カート・コルネリオ。元アジェンタス騎士団長候補で、ガラハドの盟友でもあった男。アジェンタスの悪夢の元凶が、いま目の前にたちはだかっていた。
コルネリオはセテに斬られた右腕をかばいながら、小さく呪文を詠唱した。見る間に台座の女性に接続されていたチューブがはじけとび、支えを失ったその身体はコルネリオの腕に倒れ込む。コルネリオは銀色の女神を腕に抱き、そして愛おしげにその頬をなでた。
「……返してもらうぞ、ガラハド」
コルネリオはガラハドに冷たい一瞥をくれると、再び衝撃波とともに姿を消した。セテとスナイプスが駆け寄ろうとする前の一瞬のできごとであった。
「くそ!」
残された台座のチューブめがけてセテは剣をなぎはらう。いやな音とともにチューブがちぎれ、残っていた緑色の液体があふれて床にこぼれた。
「やつのアジトは?」
怒りに震える声でセテはスナイプスを振り返る。
「アジェンタスがアリの巣の上に立っているのは貴様も知っているな。この地下道は迷路のようになっていながら、それぞれの道につながっている。やつがこの地下道にアジトを持っているのはわかっているんだが、正確な場所までは……」
「あたしが……!」
黙って様子を見ていたピアージュが声を上げた。
「あたしがアジトの座標を知ってるよ。ふたりくらいまでなら一緒に転移できる」
「……この少女が?」
警戒したような表情のガラハドとラファエラ。ついさきほどまでアジェンタスを蹂躙していた殺人鬼なのだから当然だ。ましてやガラハドは、この少女に一度暗殺されかけたことがあったのだ。

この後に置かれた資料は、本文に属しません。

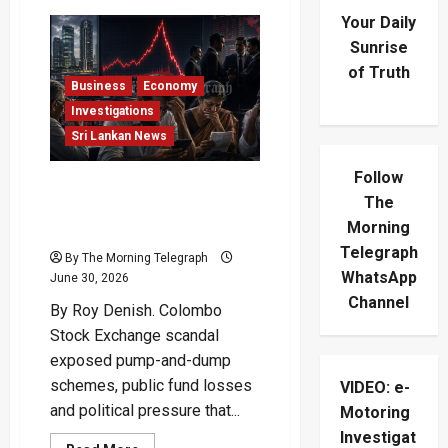
Your Daily
Sunrise
of Truth
Business
Economy
Investigations
Sri Lankan News
Follow
How The Colombo Stock
The
Exchange Scandal Burned
Morning
Investors
Telegraph
By The Morning Telegraph
WhatsApp
June 30, 2026
Channel
By Roy Denish. Colombo
Stock Exchange scandal
exposed pump-and-dump
schemes, public fund losses
VIDEO: e-
and political pressure that...
Motoring
Investigat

「……彼女を信用してもらってだいじょうぶです。俺が保障しますから」
セテがそう言うと、ピアージュは少しうれしそうな表情をした。それに気づく者もいなかったが。
「わかった。俺と隊長を転移してくれないか。君は……」
「あたしも一緒に行く! あたしだってやつに……!」
「だめだ! ここから先は俺たちの本領だ。気持ちはわかるがそういうわけにはいかない」
ぴしゃりとセテに言われて黙るピアージュ。だが、ピアージュ自身、つい先日までの自分だったら絶対に承伏しないところなのに、どうしたものかと不思議に思ってはいた。
「トスキの言うとおりです。あなたの身柄は我々が一時的に拘束します。それがどういうことか、おわかりですね?」
ラファエラは丁寧な口調だが、有無を言わさぬ威厳を持ってピアージュにそう言った。ピアージュは渋々頷いた。
「我々はいったん総督府に戻り、すぐに援軍をそちらに送る。到着後は援軍を待て」
「了解」
ガラハドの命令に、セテは特使らしい冷たい口調で答えた。
セテの表情がこわばっていることに、スナイプスが気づかないわけはなかった。乱れた装備を整え直しているセテの腕を掴むと、セテが驚いて振り返った。
「貴様は大丈夫なんだな?」
「……なにが?」
いつもの不遜な態度で返事をするセテ。だが、スナイプスにはその表情に見覚えがあった。まぎれもなく、十数年前、友の弔い合戦に挑んだときの、まだ若かった自分たちの表情だ。
「その……薬の影響とか……突然暴れ出すなんてことは……」
スナイプスの言葉に、セテは鼻を鳴らす。馬鹿なことを、とても言いたげに。いつものことだった。この金髪の青年が、一度だって自分の言うことを聞いた試しがないことはわかっていた。だが……。
貴様は知らない。初めて人を斬ったあと、俺がどうなったかなんてな。
だから聞いているんだ。お前は「大丈夫」か、と。
全身血塗れになって、人を斬る快感に身を任せたとき、貴様は「大丈夫」なんて言えやしないんだ。
「頼む、ピアージュ」
セテはすぐに興味を失ったようで、スナイプスに背を向け、ピアージュを振り返る。ピアージュは震える手でセテの手を掴む。じっとその手を見つめ、それからセテの青い瞳を覗き込むような仕草で頷き、
「気を付けて」
それしか言えなかった。セテは大袈裟なくらいに微笑むと、スナイプスの腕を掴んでピアージュに目で合図を送る。ふたりの身体がゆらめいたかと思うと、一瞬にして視界から消え去っていた。